Dataset entries:
+ + + + +
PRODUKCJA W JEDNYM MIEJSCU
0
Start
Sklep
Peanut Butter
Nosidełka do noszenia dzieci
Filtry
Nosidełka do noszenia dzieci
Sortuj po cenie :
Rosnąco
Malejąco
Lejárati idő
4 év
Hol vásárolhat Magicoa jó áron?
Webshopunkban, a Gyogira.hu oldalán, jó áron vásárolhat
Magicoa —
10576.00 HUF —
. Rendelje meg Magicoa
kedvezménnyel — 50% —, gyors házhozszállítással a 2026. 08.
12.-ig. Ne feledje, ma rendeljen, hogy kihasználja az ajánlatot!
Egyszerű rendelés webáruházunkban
+ + + + +
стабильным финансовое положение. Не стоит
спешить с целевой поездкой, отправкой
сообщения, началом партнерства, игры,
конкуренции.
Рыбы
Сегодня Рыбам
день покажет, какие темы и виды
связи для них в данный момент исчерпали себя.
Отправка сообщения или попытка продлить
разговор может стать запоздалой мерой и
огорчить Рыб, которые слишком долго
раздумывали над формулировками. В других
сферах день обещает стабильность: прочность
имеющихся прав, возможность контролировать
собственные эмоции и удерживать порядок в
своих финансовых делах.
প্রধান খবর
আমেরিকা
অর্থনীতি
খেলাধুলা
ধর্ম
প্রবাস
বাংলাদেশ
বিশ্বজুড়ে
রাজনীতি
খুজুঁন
+ + + + +
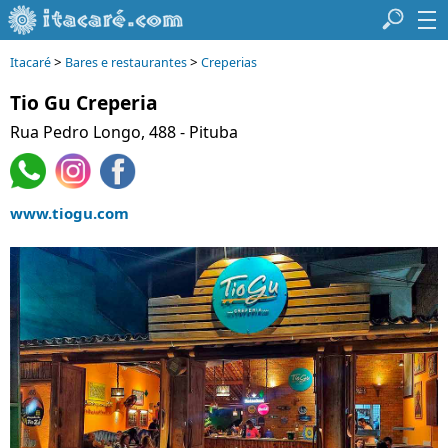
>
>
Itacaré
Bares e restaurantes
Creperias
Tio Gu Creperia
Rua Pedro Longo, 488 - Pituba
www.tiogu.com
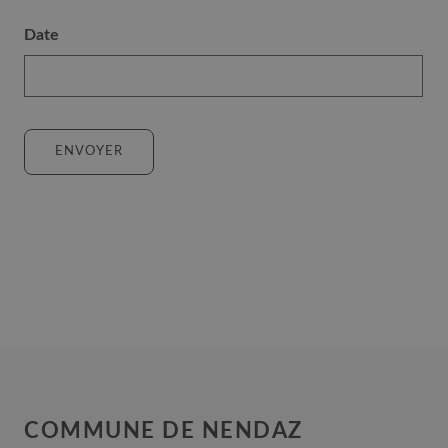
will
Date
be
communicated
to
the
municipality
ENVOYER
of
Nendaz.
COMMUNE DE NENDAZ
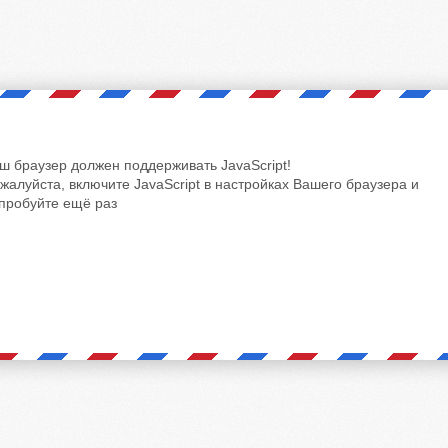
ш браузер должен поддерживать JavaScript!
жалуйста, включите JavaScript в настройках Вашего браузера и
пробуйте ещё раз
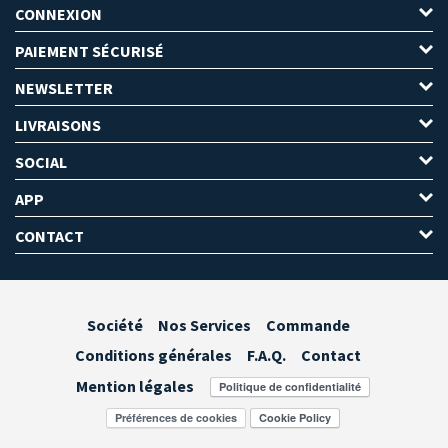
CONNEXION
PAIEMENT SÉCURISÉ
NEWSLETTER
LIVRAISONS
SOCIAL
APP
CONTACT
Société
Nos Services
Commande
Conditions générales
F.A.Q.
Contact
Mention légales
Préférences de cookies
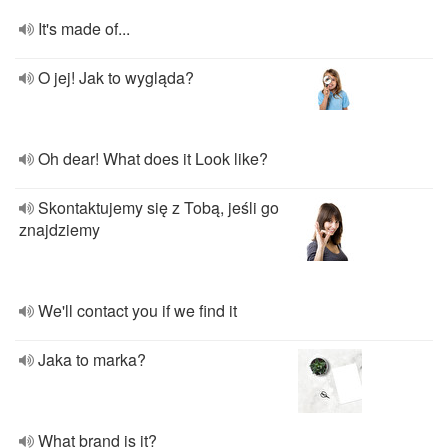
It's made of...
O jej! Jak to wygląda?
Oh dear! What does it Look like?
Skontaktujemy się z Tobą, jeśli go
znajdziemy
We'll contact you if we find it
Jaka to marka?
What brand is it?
+ + + + +
▶ _HOW TO COMPLETE THIS TASK_: Set down, exactly as they stand above, the lines starting with the line with "It's made of..." and going on through the line with "What brand is it?", and no others.

▶ _WRITTEN RESPONSE_:
It's made of...
O jej! Jak to wygląda?
Oh dear! What does it Look like?
Skontaktujemy się z Tobą, jeśli go
znajdziemy
We'll contact you if we find it
Jaka to marka?
What brand is it?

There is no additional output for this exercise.